--- Task directions ---
Return the lines below that carry the word "Coronado".

---------- Materials provided ----------

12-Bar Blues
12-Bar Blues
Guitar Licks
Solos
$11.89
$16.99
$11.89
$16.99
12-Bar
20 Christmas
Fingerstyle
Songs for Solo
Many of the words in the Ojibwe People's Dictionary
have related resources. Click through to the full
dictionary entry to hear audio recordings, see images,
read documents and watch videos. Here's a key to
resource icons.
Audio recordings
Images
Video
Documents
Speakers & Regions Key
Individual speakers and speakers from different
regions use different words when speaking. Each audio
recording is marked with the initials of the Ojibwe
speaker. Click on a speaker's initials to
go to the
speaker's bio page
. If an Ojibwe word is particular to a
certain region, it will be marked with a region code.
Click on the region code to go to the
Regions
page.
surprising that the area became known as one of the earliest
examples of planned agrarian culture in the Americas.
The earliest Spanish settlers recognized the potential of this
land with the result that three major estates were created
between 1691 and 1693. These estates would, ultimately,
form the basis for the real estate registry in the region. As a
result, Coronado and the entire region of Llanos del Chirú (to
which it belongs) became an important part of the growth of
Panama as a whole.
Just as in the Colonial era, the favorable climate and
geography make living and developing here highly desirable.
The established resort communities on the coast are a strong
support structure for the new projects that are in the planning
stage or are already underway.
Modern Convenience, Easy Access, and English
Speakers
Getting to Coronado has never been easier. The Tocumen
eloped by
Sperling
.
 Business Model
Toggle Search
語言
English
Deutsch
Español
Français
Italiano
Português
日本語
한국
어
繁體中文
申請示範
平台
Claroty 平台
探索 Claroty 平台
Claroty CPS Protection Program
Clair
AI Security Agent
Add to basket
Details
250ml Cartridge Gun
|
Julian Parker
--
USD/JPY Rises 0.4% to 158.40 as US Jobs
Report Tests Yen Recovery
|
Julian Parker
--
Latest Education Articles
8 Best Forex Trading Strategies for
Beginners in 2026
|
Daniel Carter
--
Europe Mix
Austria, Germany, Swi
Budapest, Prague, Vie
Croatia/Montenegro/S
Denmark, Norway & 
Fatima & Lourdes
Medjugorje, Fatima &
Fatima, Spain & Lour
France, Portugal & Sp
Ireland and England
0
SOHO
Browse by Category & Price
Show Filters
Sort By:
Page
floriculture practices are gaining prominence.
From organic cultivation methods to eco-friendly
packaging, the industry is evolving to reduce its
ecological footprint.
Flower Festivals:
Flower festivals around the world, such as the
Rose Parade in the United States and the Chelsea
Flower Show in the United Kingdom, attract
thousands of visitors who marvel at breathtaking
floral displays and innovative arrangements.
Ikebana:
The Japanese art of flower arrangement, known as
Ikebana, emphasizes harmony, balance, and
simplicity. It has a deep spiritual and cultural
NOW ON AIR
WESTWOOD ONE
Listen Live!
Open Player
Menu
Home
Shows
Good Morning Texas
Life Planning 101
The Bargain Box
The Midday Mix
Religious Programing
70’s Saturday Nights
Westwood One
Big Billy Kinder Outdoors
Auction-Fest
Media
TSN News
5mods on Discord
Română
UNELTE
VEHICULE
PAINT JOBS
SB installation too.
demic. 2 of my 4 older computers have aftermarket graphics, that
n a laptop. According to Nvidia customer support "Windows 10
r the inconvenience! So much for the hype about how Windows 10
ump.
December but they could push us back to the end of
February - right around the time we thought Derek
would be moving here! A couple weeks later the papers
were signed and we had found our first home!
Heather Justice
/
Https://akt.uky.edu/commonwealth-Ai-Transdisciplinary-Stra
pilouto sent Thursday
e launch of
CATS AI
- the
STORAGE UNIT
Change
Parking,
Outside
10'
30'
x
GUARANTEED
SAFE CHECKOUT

----------

--- Solution to this task ---
result, Coronado and the entire region of Llanos del Chirú (to
Getting to Coronado has never been easier. The Tocumen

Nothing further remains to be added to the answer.